-- INFORMATION PROVIDED follows --

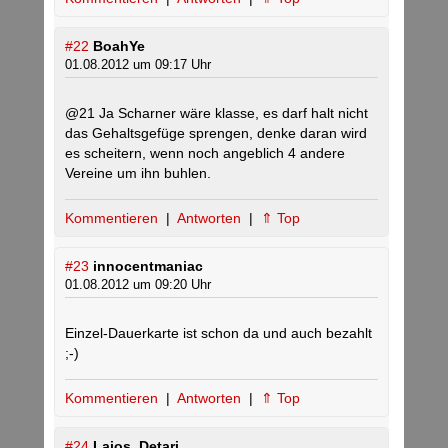
#22
BoahYe
01.08.2012 um 09:17 Uhr
@21 Ja Scharner wäre klasse, es darf halt nicht
das Gehaltsgefüge sprengen, denke daran wird
es scheitern, wenn noch angeblich 4 andere
Vereine um ihn buhlen.
Kommentieren
|
Antworten
|
⇑ Top
#23
innocentmaniac
01.08.2012 um 09:20 Uhr
Einzel-Dauerkarte ist schon da und auch bezahlt
;-)
Kommentieren
|
Antworten
|
⇑ Top
#24
Lajos_Detari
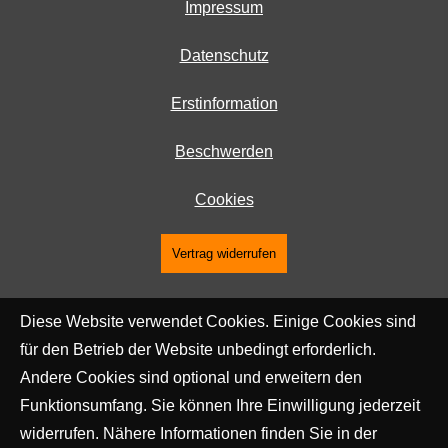
Impressum
Datenschutz
Erstinformation
Beschwerden
Cookies
Vertrag widerrufen
Diese Website verwendet Cookies. Einige Cookies sind
für den Betrieb der Website unbedingt erforderlich.
Andere Cookies sind optional und erweitern den
Funktionsumfang. Sie können Ihre Einwilligung jederzeit
widerrufen. Nähere Informationen finden Sie in der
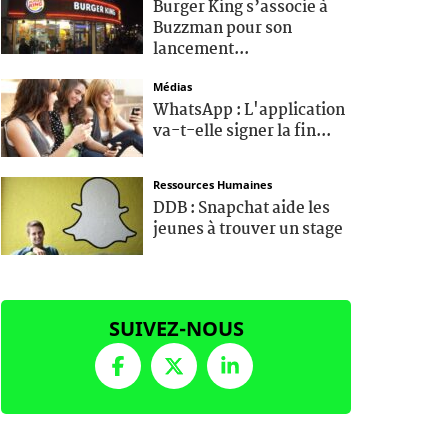
Burger King s’associe à
Buzzman pour son
lancement...
Médias
WhatsApp : L'application
va-t-elle signer la fin...
Ressources Humaines
DDB : Snapchat aide les
jeunes à trouver un stage
SUIVEZ-NOUS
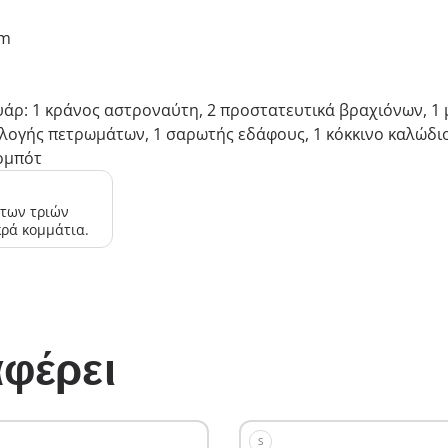
cm
άρ: 1 κράνος αστροναύτη, 2 προστατευτικά βραχιόνων, 1 
λλογής πετρωμάτων, 1 σαρωτής εδάφους, 1 κόκκινο καλώδιο 
ρομπότ
 των τριών
κρά κομμάτια.
φέρει
S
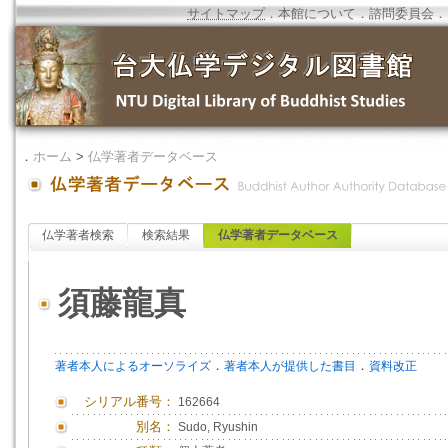
サイトマップ
．
本館について
．
諮問委員会
．
．
ホーム
>
仏学著者データベース
仏学著者検索
検索結果
仏学著者データベース
須藤龍真
．
．
著者本人によるオーソライズ
著者本人が提供した書目
資料改正
シリアル番号：
162664
別名：
Sudo, Ryushin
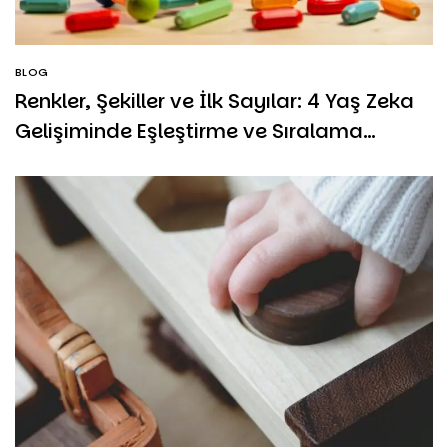
BLOG
Renkler, Şekiller ve İlk Sayılar: 4 Yaş Zeka
Gelişiminde Eşleştirme ve Sıralama
Oyunlarının Rolü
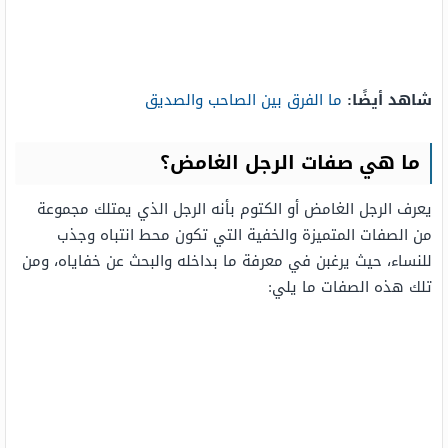
شاهد أيضًا:
ما الفرق بين الصاحب والصديق
ما هي صفات الرجل الغامض؟
يعرف الرجل الغامض أو الكتوم بأنه الرجل الذي يمتلك مجموعة
من الصفات المتميزة والخفية التي تكون محط انتباه وجذب
للنساء، حيث يرغبن في معرفة ما بداخله والبحث عن خفاياه، ومن
تلك هذه الصفات ما يلي:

-- INFORMATION PROVIDED concluded --

> **PROBLEM**: From the first line to the last, set down the records above exactly and skip the pictures.

> **ANSWER BOX**:
#22
BoahYe
01.08.2012 um 09:17 Uhr
@21 Ja Scharner wäre klasse, es darf halt nicht
das Gehaltsgefüge sprengen, denke daran wird
es scheitern, wenn noch angeblich 4 andere
Vereine um ihn buhlen.
Kommentieren
|
Antworten
|
⇑ Top
#23
innocentmaniac
01.08.2012 um 09:20 Uhr
Einzel-Dauerkarte ist schon da und auch bezahlt
;-)
Kommentieren
|
Antworten
|
⇑ Top
#24
Lajos_Detari
Impressum
Datenschutz
Erstinformation
Beschwerden
Cookies
Vertrag widerrufen
Diese Website verwendet Cookies. Einige Cookies sind
für den Betrieb der Website unbedingt erforderlich.
Andere Cookies sind optional und erweitern den
Funktionsumfang. Sie können Ihre Einwilligung jederzeit
widerrufen. Nähere Informationen finden Sie in der
Burger King s’associe à
Buzzman pour son
lancement...
Médias
WhatsApp : L'application
va-t-elle signer la fin...
Ressources Humaines
DDB : Snapchat aide les
jeunes à trouver un stage
SUIVEZ-NOUS
cm
άρ: 1 κράνος αστροναύτη, 2 προστατευτικά βραχιόνων, 1 
λλογής πετρωμάτων, 1 σαρωτής εδάφους, 1 κόκκινο καλώδιο 
ρομπότ
 των τριών
κρά κομμάτια.
φέρει
S
サイトマップ
．
本館について
．
諮問委員会
．
．
ホーム
>
仏学著者データベース
仏学著者検索
検索結果
仏学著者データベース
須藤龍真
．
．
著者本人によるオーソライズ
著者本人が提供した書目
資料改正
シリアル番号：
162664
別名：
Sudo, Ryushin
BLOG
Renkler, Şekiller ve İlk Sayılar: 4 Yaş Zeka
Gelişiminde Eşleştirme ve Sıralama
Oyunlarının Rolü
شاهد أيضًا:
ما الفرق بين الصاحب والصديق
ما هي صفات الرجل الغامض؟
يعرف الرجل الغامض أو الكتوم بأنه الرجل الذي يمتلك مجموعة
من الصفات المتميزة والخفية التي تكون محط انتباه وجذب
للنساء، حيث يرغبن في معرفة ما بداخله والبحث عن خفاياه، ومن
تلك هذه الصفات ما يلي:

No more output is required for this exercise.